**YOUR INSTRUCTIONS**
Please retype every entry as written, and keep the pictures out.

Segment Start: SUPPLIED DATA

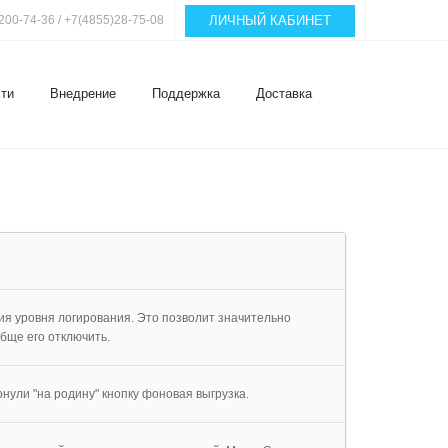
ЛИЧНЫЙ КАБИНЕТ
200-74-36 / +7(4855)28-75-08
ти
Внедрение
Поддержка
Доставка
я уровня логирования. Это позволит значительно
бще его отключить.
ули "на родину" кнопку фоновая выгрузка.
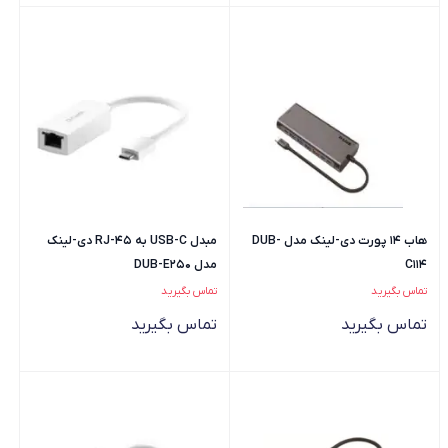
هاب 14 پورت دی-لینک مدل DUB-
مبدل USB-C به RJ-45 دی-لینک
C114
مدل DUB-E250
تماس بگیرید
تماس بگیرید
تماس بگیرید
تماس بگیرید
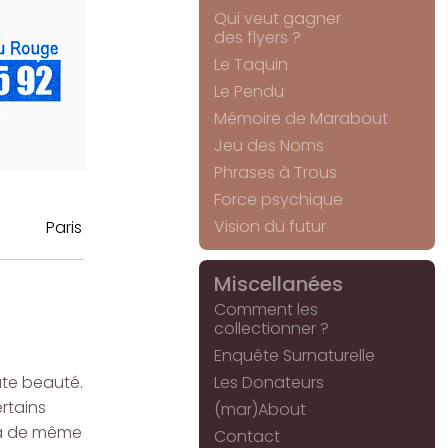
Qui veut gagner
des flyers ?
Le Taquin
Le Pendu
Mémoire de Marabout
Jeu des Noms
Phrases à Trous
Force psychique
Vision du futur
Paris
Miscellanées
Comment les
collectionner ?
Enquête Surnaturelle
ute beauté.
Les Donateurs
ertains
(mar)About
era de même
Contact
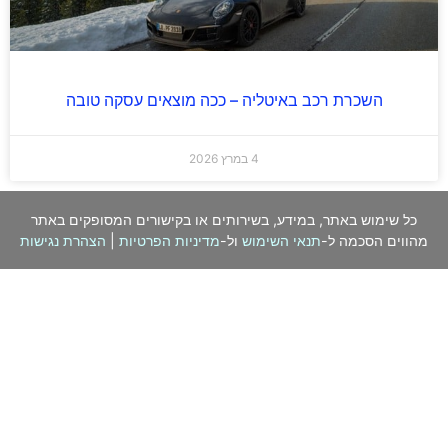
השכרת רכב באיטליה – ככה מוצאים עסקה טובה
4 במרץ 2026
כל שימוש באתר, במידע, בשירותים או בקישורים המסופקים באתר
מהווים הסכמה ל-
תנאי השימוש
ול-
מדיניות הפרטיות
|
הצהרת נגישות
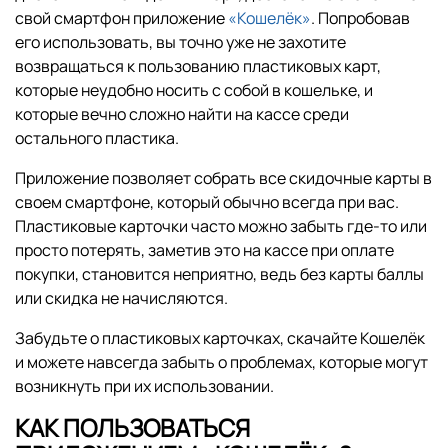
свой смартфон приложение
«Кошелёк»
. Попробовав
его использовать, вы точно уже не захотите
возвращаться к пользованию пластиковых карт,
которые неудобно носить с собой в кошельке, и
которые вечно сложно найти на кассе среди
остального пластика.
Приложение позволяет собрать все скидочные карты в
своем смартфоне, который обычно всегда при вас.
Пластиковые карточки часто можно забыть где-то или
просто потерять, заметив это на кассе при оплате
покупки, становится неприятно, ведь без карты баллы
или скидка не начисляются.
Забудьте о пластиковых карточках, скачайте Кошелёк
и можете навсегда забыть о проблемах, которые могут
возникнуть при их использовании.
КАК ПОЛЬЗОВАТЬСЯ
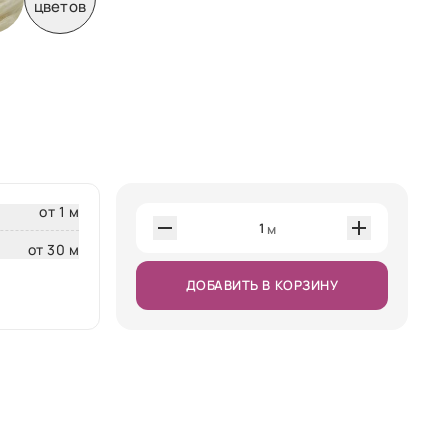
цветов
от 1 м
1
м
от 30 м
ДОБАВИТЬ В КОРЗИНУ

Segment End: SUPPLIED DATA

**YOUR SOLUTION**
ЛИЧНЫЙ КАБИНЕТ
200-74-36 / +7(4855)28-75-08
ти
Внедрение
Поддержка
Доставка
я уровня логирования. Это позволит значительно
бще его отключить.
ули "на родину" кнопку фоновая выгрузка.
هاب 14 پورت دی-لینک مدل DUB-
مبدل USB-C به RJ-45 دی-لینک
C114
مدل DUB-E250
تماس بگیرید
تماس بگیرید
تماس بگیرید
تماس بگیرید
Qui veut gagner
des flyers ?
Le Taquin
Le Pendu
Mémoire de Marabout
Jeu des Noms
Phrases à Trous
Force psychique
Vision du futur
Paris
Miscellanées
Comment les
collectionner ?
Enquête Surnaturelle
ute beauté.
Les Donateurs
ertains
(mar)About
era de même
Contact
השכרת רכב באיטליה – ככה מוצאים עסקה טובה
4 במרץ 2026
כל שימוש באתר, במידע, בשירותים או בקישורים המסופקים באתר
מהווים הסכמה ל-
תנאי השימוש
ול-
מדיניות הפרטיות
|
הצהרת נגישות
свой смартфон приложение
«Кошелёк»
. Попробовав
его использовать, вы точно уже не захотите
возвращаться к пользованию пластиковых карт,
которые неудобно носить с собой в кошельке, и
которые вечно сложно найти на кассе среди
остального пластика.
Приложение позволяет собрать все скидочные карты в
своем смартфоне, который обычно всегда при вас.
Пластиковые карточки часто можно забыть где-то или
просто потерять, заметив это на кассе при оплате
покупки, становится неприятно, ведь без карты баллы
или скидка не начисляются.
Забудьте о пластиковых карточках, скачайте Кошелёк
и можете навсегда забыть о проблемах, которые могут
возникнуть при их использовании.
КАК ПОЛЬЗОВАТЬСЯ
цветов
от 1 м
1
м
от 30 м
ДОБАВИТЬ В КОРЗИНУ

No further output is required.